Said guard Drew Nicholas: “Jack hits that shot and breaks our back.”
Twenty-four scouts who were in town for the NBA All-Star Game came to see center Chris Bosh, who was held to 10 points and 11 rebounds in 27 minutes because of foul trouble. Instead, forward B.J. Elder led Georgia Tech with 23 points, while Nicholas’ 18 paced Maryland.
The heavy homecourt edge was apparent in the deafening bandbox. Georgia Tech (12-8, 5-4) improved to 11-0 at home compared to 0-7 on the road and 1-1 at neutral sites.
“Georgia Tech is a different team here,” Maryland coach Gary Williams said. “They seem quicker here. A lot of times with a young team that’s the way it is.”
Indeed, Hewitt was confident Georgia Tech would win the rematch after it left Comcast Center with an 84-77 loss Dec.29.
“The last game I thought we were right there. We were confident walking out of Comcast,” he said.

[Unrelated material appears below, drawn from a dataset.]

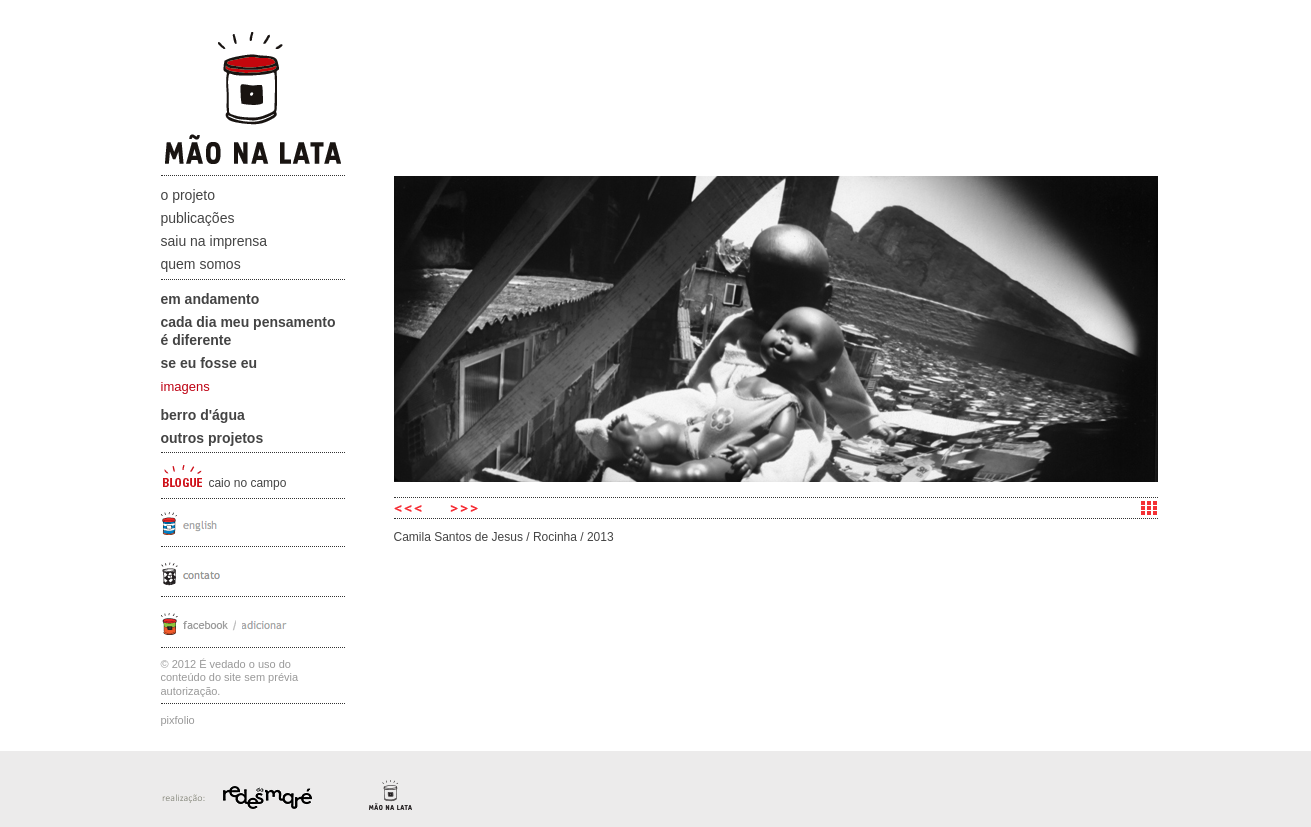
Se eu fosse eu (209, 363)
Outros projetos (212, 438)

Maryland outrebounded Georgia Tech 38-37 with 21 offensive rebounds, but the Terps were regularly beaten by the Yellow Jackets’ quickness in the first half. Georgia Tech converted 55.6 percent of its shots, the best against Maryland this season.

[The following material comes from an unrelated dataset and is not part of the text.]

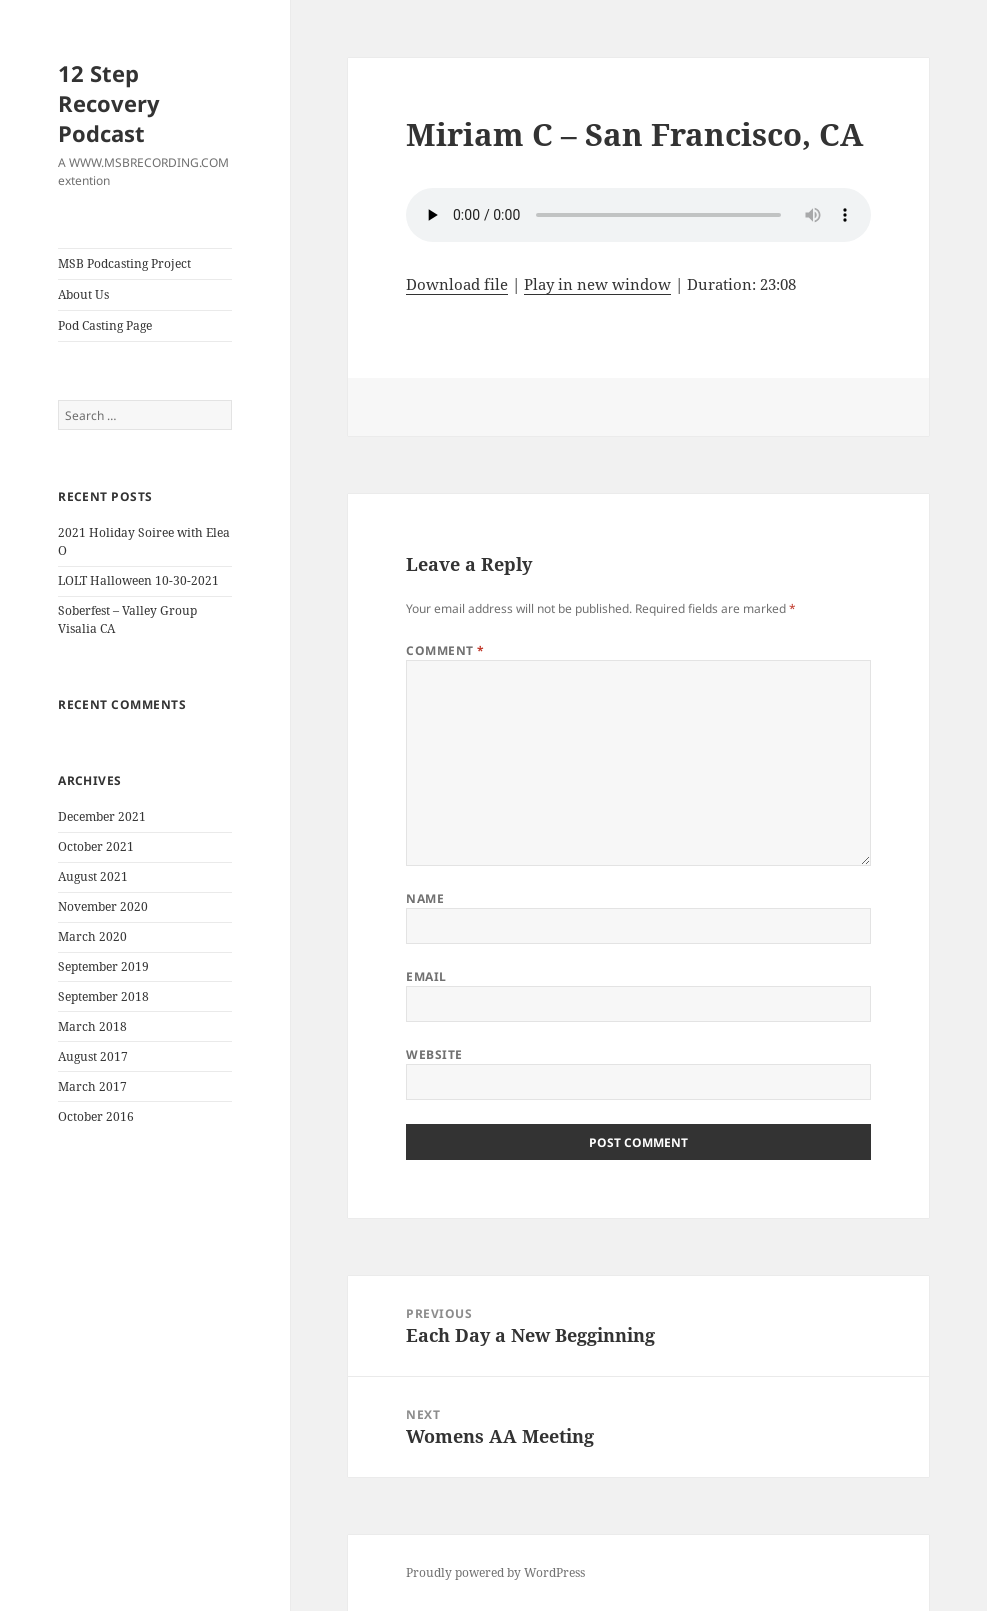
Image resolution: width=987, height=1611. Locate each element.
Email (426, 976)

“We didn’t play any defense. We just couldn’t get any stops. When you’re on the road down that much it’s tough fighting back and keeping the momentum,” Nicholas said. “We’re just not working hard enough. That’s got to be an answer. We don’t let people shoot [55.6 percent].”
Maryland trailed 42-34 in the first half after Georgia Tech used a 14-0 run to turn a five-point deficit into a 31-22 lead with 4:52 remaining. The Terps’ outside game was almost nonexistent, with Caner-Medley’s 15-footer with 1:40 left the only Maryland points that didn’t come from around the basket. Maryland converted only 15 of 45 shots, missing all eight 3-point attempts. Nicholas and Blake only managed two points each, shooting a combined 1-for-12.
Georgia Tech led 60-47 with 12:32 remaining, but Maryland steadily crawled back. Maryland closed to 79-75 with 2:48 remaining before Georgia Tech countered with three points underneath. Center Ryan Randle’s 10-footer and Nicholas’ 3-pointer made it 82-80 before Jack ended the drama.
“Down the stretch they could have folded, but they continued to make big shots,” Hewitt said of Maryland. “We were right in their face, and Nicholas and Blake made some tough, tough shots.”